Thursday, 20 February 2014

Decoding AAP

An anarchist by admission, an aam aadmi by rendition and a strategist in transition.  Yes, Arvind Kejriwal is the man behind these words. Every now and then, this muffler clad man has had the audacity of challenging the system. He is gifted with an uncanny ability of gauging public perception and sifting right through it. From an anti- establishment crusader to a now emerging political behemoth, the Aam Aadmi Party has come a long way. But Kejriwal who has risen like a righteously indignant messiah railing against corruption, corporate nepotism, criminalisation of politics and politicisation of crime is in danger of losing moral high ground.

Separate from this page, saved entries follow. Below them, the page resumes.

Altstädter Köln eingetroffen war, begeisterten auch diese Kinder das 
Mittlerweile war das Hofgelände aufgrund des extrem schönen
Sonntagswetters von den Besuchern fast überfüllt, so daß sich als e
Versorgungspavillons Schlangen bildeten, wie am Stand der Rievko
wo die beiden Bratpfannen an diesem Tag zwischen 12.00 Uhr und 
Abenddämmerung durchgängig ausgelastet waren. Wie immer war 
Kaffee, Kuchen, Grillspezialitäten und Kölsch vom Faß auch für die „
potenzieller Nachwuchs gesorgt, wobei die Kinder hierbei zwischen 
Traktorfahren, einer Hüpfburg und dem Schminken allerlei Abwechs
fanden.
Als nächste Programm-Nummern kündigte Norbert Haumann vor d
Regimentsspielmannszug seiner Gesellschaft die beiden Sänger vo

His populist act of renunciation of the Chief Minister’s chair has plagued the entire nation with scepticism and apprehension not only regarding the future of the Assembly of Delhi but also the way AAP has portrayed itself as the herald of change. India is in a democratic and political metamorphosis and AAP has rightly tapped into this democracy deficit, promising to bring governance closer to the people. But is its abdication of power a tactical masterstroke? It is politics unlimited this electoral season and it remains to be seen whether this gamble will backfire upon AAP or will they reap rich dividends.

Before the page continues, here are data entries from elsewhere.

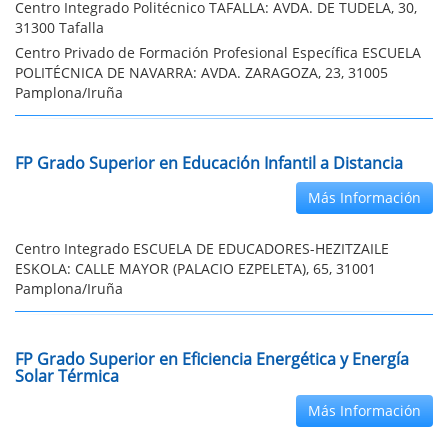
Centro Integrado Politécnico TAFALLA: AVDA. DE TUDELA, 30,
31300 Tafalla
Centro Privado de Formación Profesional Específica ESCUELA
POLITÉCNICA DE NAVARRA: AVDA. ZARAGOZA, 23, 31005
Pamplona/Iruña
FP Grado Superior en Educación Infantil a Distancia
Más Información
Centro Integrado ESCUELA DE EDUCADORES-HEZITZAILE
ESKOLA: CALLE MAYOR (PALACIO EZPELETA), 65, 31001
Pamplona/Iruña
FP Grado Superior en Eficiencia Energética y Energía
Solar Térmica
Más Información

Thwarted from introducing the Delhi Jan Lokpal Bill, Arvind Kejriwal resigned on February 14 disregarding people’s mandate and extenuating the goodwill bestowed by the electorate. This act bore testimony to the fact that the ideology of AAP is populist and not pro people. In his defence Kejriwal reinstated that “When we tried to pass the Delhi Jan Lokpal, the Congress and the BJP ganged up to stall it. People from the Congress and the BJP know if this law is brought in, their leaders will end up in jail.” Had Mr. Kejriwal shown restrain in wending out his political weapon, he would have noticed that according to Section 22(3) of the Government of India NDTC Act 1991, “Any bill which involves expenditure from the consolidated fund of the capital cannot be passed by the Legislative Assembly unless it has been approved by the Lieutenant Governor.”In the light of this the Lieutenant Governor of Delhi even consulted the Solicitor General of India, who confirmed that the bill could not go to the assembly without the former’s permission.

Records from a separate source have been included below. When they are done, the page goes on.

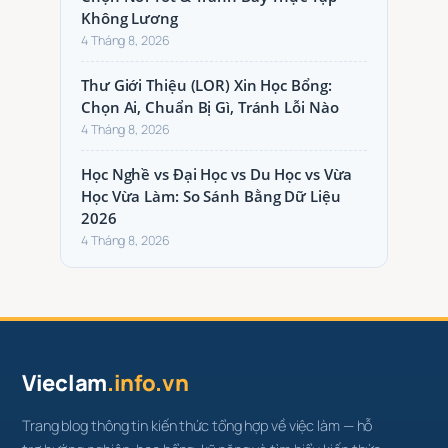
Không Lương
4 Tháng 8, 2026
Thư Giới Thiệu (LOR) Xin Học Bổng:
Chọn Ai, Chuẩn Bị Gì, Tránh Lỗi Nào
4 Tháng 8, 2026
Học Nghề vs Đại Học vs Du Học vs Vừa
Học Vừa Làm: So Sánh Bằng Dữ Liệu
2026
4 Tháng 8, 2026
Vieclam
.info.vn
Trang blog thông tin kiến thức tổng hợp về việc làm — hỗ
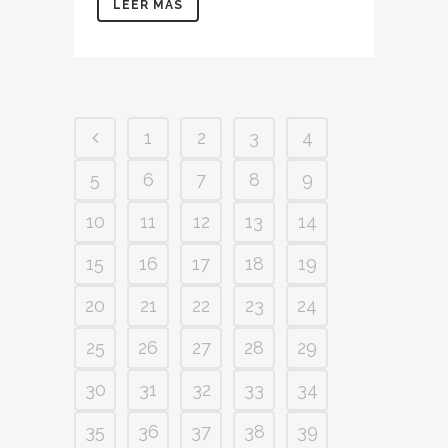
LEER MÁS
1
2
3
4
5
6
7
8
9
10
11
12
13
14
15
16
17
18
19
20
21
22
23
24
25
26
27
28
29
30
31
32
33
34
35
36
37
38
39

This narrative raises severe questions on AAP’s morality and it’s holier than thou attitude. Couldn’t the AAP have pursued the bill lawfully in the Delhi assembly? Or was the resignation always a part of their game plan to garner political capital? The AAP has often conveyed a disregard for rules, suggesting that they are empty protocols that exist to serve a corrupt system. All too often, it has ended up showing a dangerous contempt for the rule of law itself, treating warrants as mere niceties, trying to arm organised crowds with sweeping powers over local government bodies. This time, the Jan Lokpal has simply hit a wall — the law of the land.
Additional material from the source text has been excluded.